Таким образом, разделение жизни на растительную и реляционную, органическую и животную, животную и человеческую проницает, как подвижную границу, преимущественно внутреннюю часть живого человека, и без этой глубинной цезуры решение о том, что является человеческим, а что — не человеческим, было бы невозможным. Только потому, что нечто напоминающее животную жизнь «отложилось» внутри человека; только потому, что дистанция от животного и близость к нему измеряются и распознаются у человека в самом глубоком и близком для него, человека можно противопоставить прочим живым существам и в то же время организовать сложную — и не всегда поучительную—экономику отношений между людьми и животными.
Но если это действительно так, если цезура между человеком и животным проницает, в первую очередь, внутреннюю часть человека, то вопрос о человеке — но «гуманизме» — следует поставить заново как таковой. В нашей культуре человек всегда мыслился как разделение и объединение тела и души, живого существа и logos’a, природного (или животного) и сверхъестественного, социального или божественного элемента. Наоборот, мы должны учиться мыслить человека как результат разъятая двух этих элементов и исследовать не метафизическую тайну их объединения, а практическую и политическую тайну их разделения. Что такое человек, если он всегда является местом — и в то же время результатом —непрестанных разделений и цезур? Исследовать эта разделения, задаваться вопросом, каким образом человек — в человеке — отличается от не-человека, и животное начало от человеческого, является более насущным, нежели определять позицию по отношению к великим вопросам, к так называемым человеческим ценностям и правам человека. И возможно, наиболее светлая сфера отношений с божественным каким-то образом зависит от той — наиболее темной — сферы, отделяющей нас от животного.
ФИЗИОЛОГИЯ БЛАЖЕННЫХ
Что же есть такое сей рай, как не постоялый двор непрекра-щающейся жратвы и не публичный дом непрерывного непотребства?
Гийом Парижский
С этой точки зрения, чтение средневековых трактатов о непорочности и свойствах тела является особенно поучительным. Проблема, которую пришлось поставить отцам церкви, была проблемой тождественности между воскресшим телом и тем телом, каковое связывало человека с жизнью. Эта тождественность, казалось, имела в виду, что вся материя, принадлежавшая телу умершего, воскреснет и вновь займет свое место в организме блаженного. Но как раз здесь возникали трудности. Должна ли, например, при воскресении вновь воссоединиться с телом отрубленная рука вора, который покаялся и заслужил спасение? И будет ли ребро Адама, из которого было сотворено тело Евы — задается вопросом Фома Аквинский — воскрешено в ее или в его теле? Кроме того, согласно представлениям средневековой науки, питание благодаря пищеварению превращается в живую плоть; в случае с каннибалом, питавшимся другими человеческими телами, это должно означать, что после воскресения одна и та же материя
воссоединится с несколькими индивидами. А что мы скажем о волосах и ногтях? А о сперме, поте, молоке, моче и прочих выделениях? А если воскреснут кишки — задается вопросом один теолог — то они должны воскресать либо пустыми, либо полными. В последнем случае это означает, что воскреснут и экскременты; в первом же случае это будет орган, которому уже не присуща его естественная функция.

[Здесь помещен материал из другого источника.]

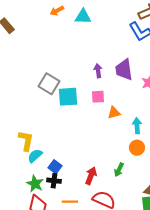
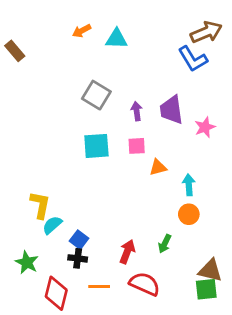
gray square: (49, 84) -> (96, 95), moved
green star: (35, 184) -> (27, 262), moved

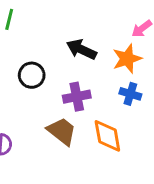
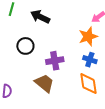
black arrow: (81, 49) -> (40, 17), moved
orange diamond: (107, 136) -> (88, 84), moved

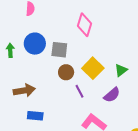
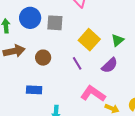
brown circle: (66, 72) -> (43, 58), moved
brown arrow: (24, 90) -> (14, 51), moved

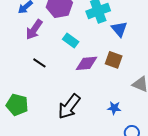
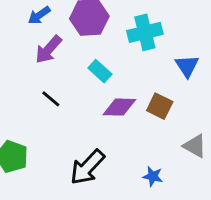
blue triangle: (119, 29) -> (187, 66), moved

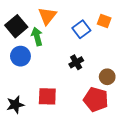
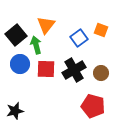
black cross: (76, 62) -> (74, 70), size x1.6
brown circle: (107, 77) -> (101, 73), moved
red square: (47, 96) -> (46, 69), moved

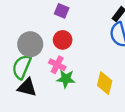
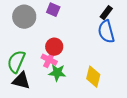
red circle: (63, 40) -> (54, 47), moved
gray circle: (30, 44) -> (24, 17), moved

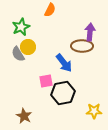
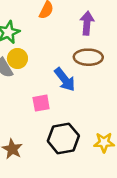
purple arrow: (90, 32) -> (87, 23), moved
black hexagon: (63, 93) -> (63, 138), moved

Итак, проблема тождественности и цельности воскресшего тела довольно быстро сдвигается в сторону проблемы физиологии блаженной жизни. Как мы должны представлять себе жизненно важные функции райского тела? Чтобы ориентироваться на столь неровной местности, отцы церкви прибегли к удобной парадигме: они брали тела Адама и Евы до грехопадения. «Ибо подлинное насаждение Бога в колыбели вечного блаженства — согласно Скоту Эригене,— это созданная по образу и подобию Божьему человеческая природа» (Scotus Eruigena. Р. 822). С этой точки зрения, физиологию блаженного тела можно воспринимать как восстановление райского тела, считавшегося архетипом неиспорченной человеческой природы. Правда, это имело последствия, которые не могли быть приняты Отцами церкви полностью. Разумеется, сексуальность Адама до грехопадения, согласно Августину, была несравнима с нашей, так как его половые органы при желании могли приводиться в движение, словно руки или ноги, и поэтому соитие могло иметь место без стимула в виде вожделения. А Адамова пища была бесконечно благороднее нашей, поскольку она состояла только из плодов Эдемского сада. Аналогично этому оставался открытым вопрос о том, как следует понимать обращение блаженных с половыми органами — или хотя бы с пищей.